Militants claim attack on oil pipeline, allege military intimidation
Militant group, Niger Delta Greenland Justice Mandate (NDGJM), has said its strike forces ‘brought down’ the Afiesere Ere-Iwhenene major delivery line in Delta State.The militants, who recently launched Operation Crocodile Tears in angry response to the “annoying” Operation Crocodile Smile of the military, alleged that the security agents were invading and intimidating the people in the region under the cover of the exercise.
In a statement yesterday by their spokesman, General Aldo Agbalaja, the militants stated: “The Niger Delta is not a conquered territory and our people have never succumbed to intimidation before; rather we match force with the oppressor’s brutality. The Nigerian government should already know that the people of this part are not fools, who will not be able to see when they are being treated with disdain.
“Our people shall not deal with you on your terms, but on mutual terms. Until you drop these deceptive and master/servant posture, Operation Crocodile Tears shall persist.
“As a mark of our faith to totally ground the Nigerian oil economy, the gallant “Opudo” strike forces brought down the Afiesere- major delivery line in Ughelli North, leading to the UPS/UQCC operated by NPDC/ Shorelines at about 1:00 a.m. today 13th September 2016.

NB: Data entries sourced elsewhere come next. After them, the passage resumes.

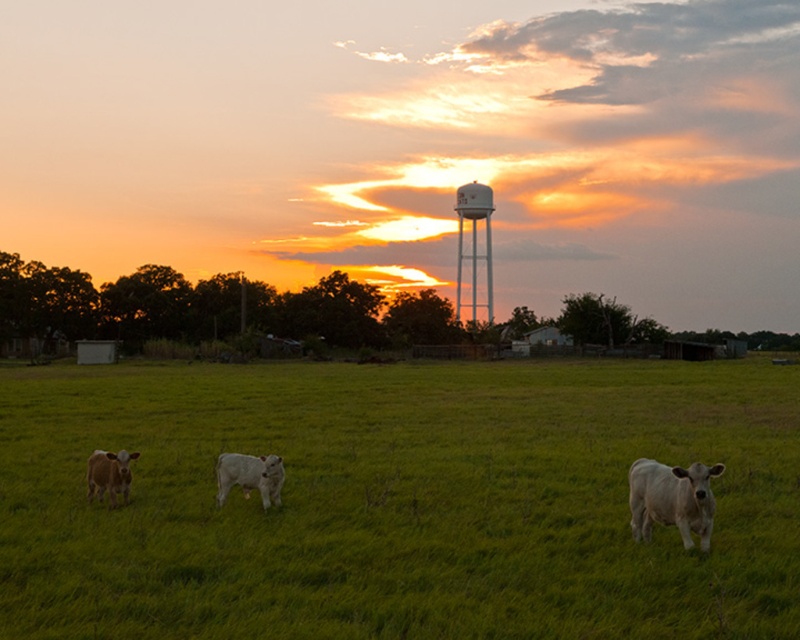 You are standing at the edge of the scene and want to walk towards the green grass pasture at center. According to the coordinates provided, in which direction should you head?

The green grass pasture at center is located at coordinates point (397, 500), which means you should head towards the right and slightly forward to reach it.

You are standing in the middle of the green grass pasture at center and want to walk towards the white smooth cow at lower right. Which direction should you move to get closer to the cow?

Since the green grass pasture at center is closer to the viewer than the white smooth cow at lower right, you should move forward in the direction towards the cow to get closer to it. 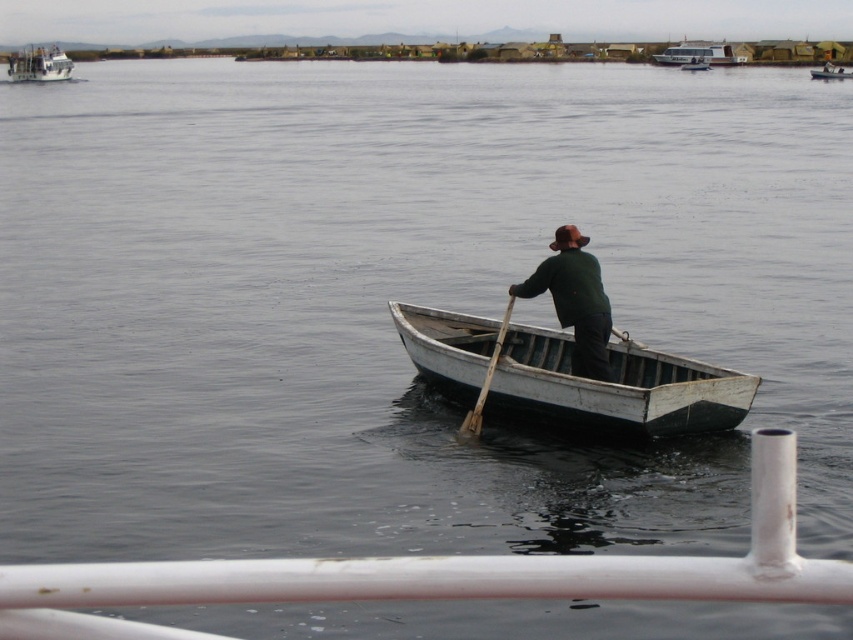 Question: From the image, what is the correct spatial relationship of green matte jacket at center in relation to white wooden boat at upper left?

Choices:
 (A) below
 (B) above

Answer: (A)

Question: Estimate the real-world distances between objects in this image. Which object is closer to the white wooden boat at upper left?

Choices:
 (A) white wooden canoe at center
 (B) wooden boat at center

Answer: (B)

Question: Estimate the real-world distances between objects in this image. Which object is closer to the green matte jacket at center?

Choices:
 (A) wooden boat at center
 (B) white wooden boat at upper right

Answer: (A)

Question: Estimate the real-world distances between objects in this image. Which object is closer to the green matte jacket at center?

Choices:
 (A) wooden at center
 (B) wooden boat at center
 (C) white wooden boat at upper right
 (D) white wooden boat at upper left

Answer: (A)

Question: Can you confirm if wooden at center is smaller than wooden boat at center?

Choices:
 (A) yes
 (B) no

Answer: (A)

Question: Does white wooden canoe at center come behind white wooden boat at upper left?

Choices:
 (A) no
 (B) yes

Answer: (A) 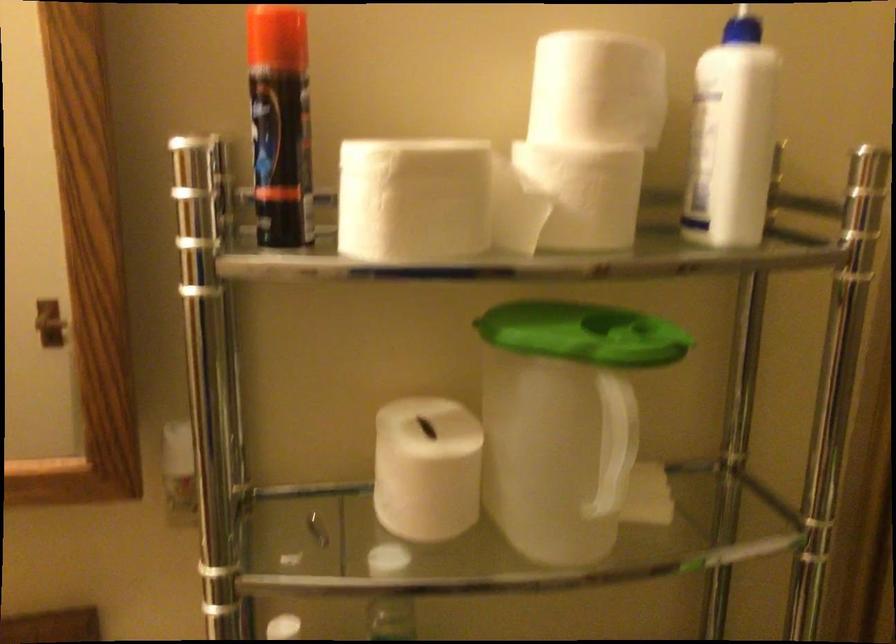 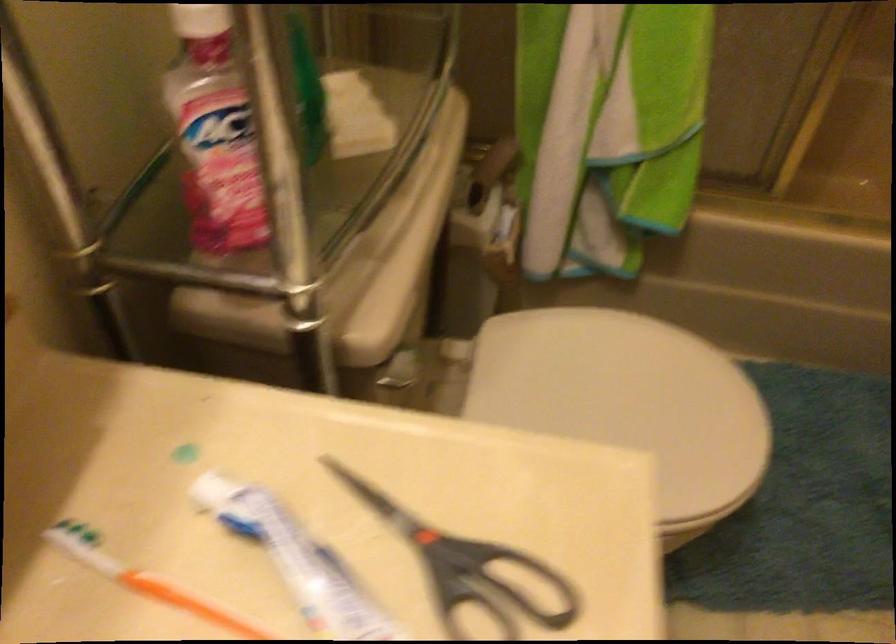 In the scene shown: First-person continuous shooting, in which direction is the camera rotating?

The rotation direction of the camera is right-down. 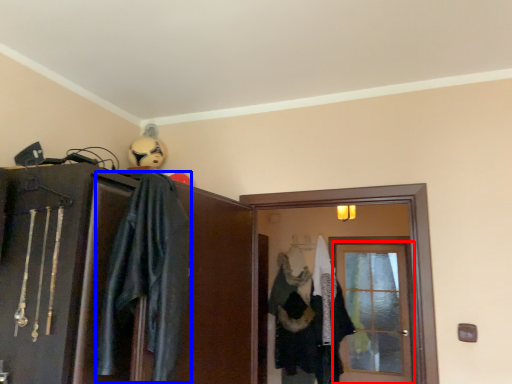 Question: Which point is further to the camera, door (highlighted by a red box) or costume (highlighted by a blue box)?

Choices:
 (A) door
 (B) costume

Answer: (A) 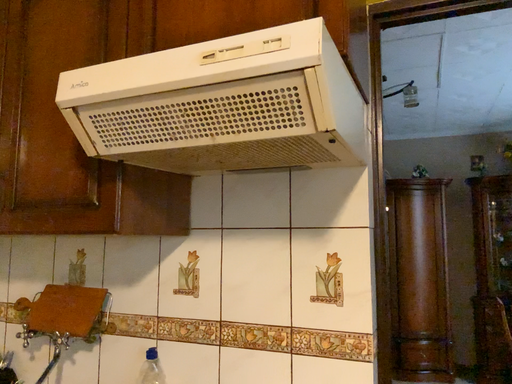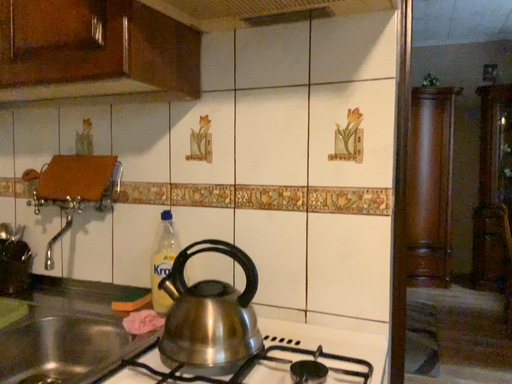 Question: How did the camera likely rotate when shooting the video?

Choices:
 (A) rotated downward
 (B) rotated upward

Answer: (A) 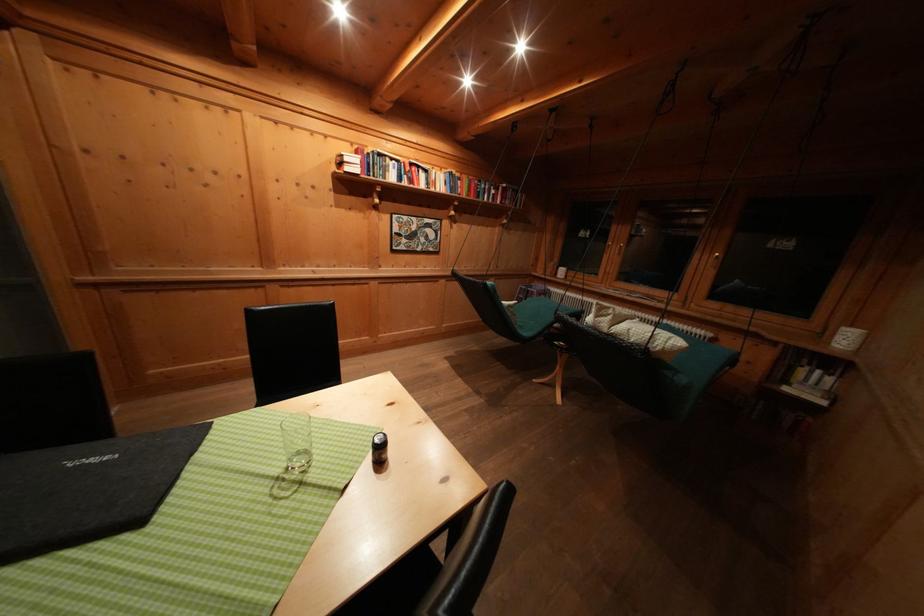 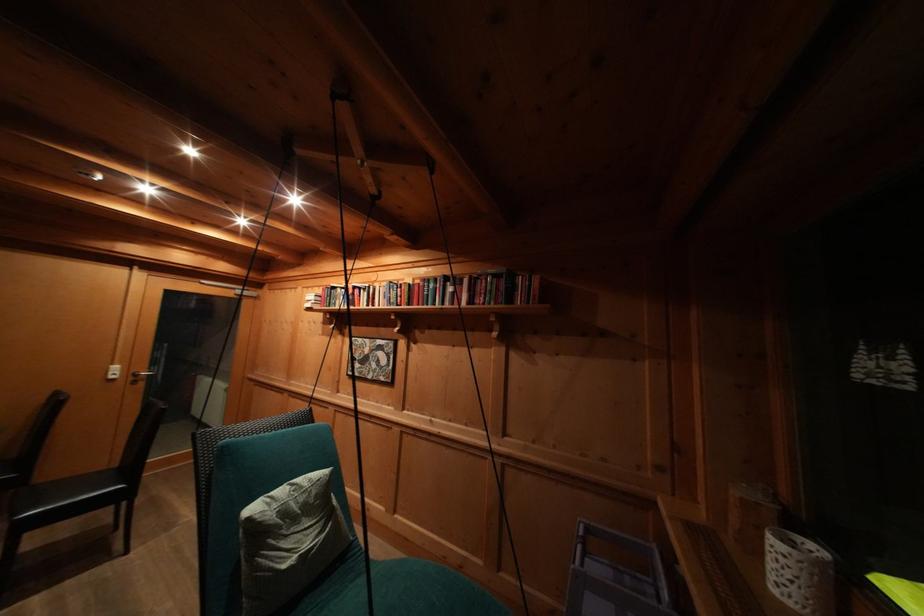 The point at (283, 128) is marked in the first image. Where is the corresponding point in the second image?

(313, 293) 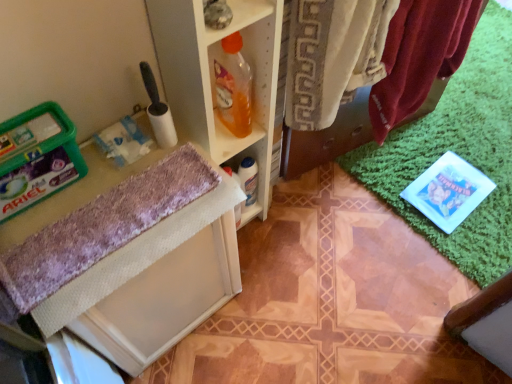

“Our patience is running out on our people living close to major oil and gas facilities in the upland areas of our region. The more critical assets of the oil sector are still alive because we are being careful not to hurt our people.”The militants warned of more attacks and, again, those living near major oil facilities to leave the areas for their safety.
Meanwhile, the Ijaw National Congress (INC) has said that Operation Crocodile Smile has scuttled efforts to end militancy in the Niger Delta.INC President, Charles Harry, told The Guardian that the group had advocated for cessation of hostilities in the region for at least one month to enable Ijaw leaders enter the creeks to talk to the militants, but the Federal Government thought otherwise by launching Operation Crocodile Smile which, according to him, had thwarted all efforts to reach out to the fighters.
“We have not been able to go into the creeks with all the gunboats deployed in the Niger Delta and fighter jets hovering around in the sky. The military build-up has scuttled our efforts and put our credibility in doubt. But we are still hopeful that common sense will come to bear,” Harry said.
He explained that Operation Crocodile Smile, which the military claimed was a mere routine exercise, had created a perception that the government was being hypocritical about its desire to engage the aggrieved in dialogue.
Harry added: “It was wrong for the Federal Government to authorise the military operation shortly after the militants unilaterally stopped attacks on oil and gas installations.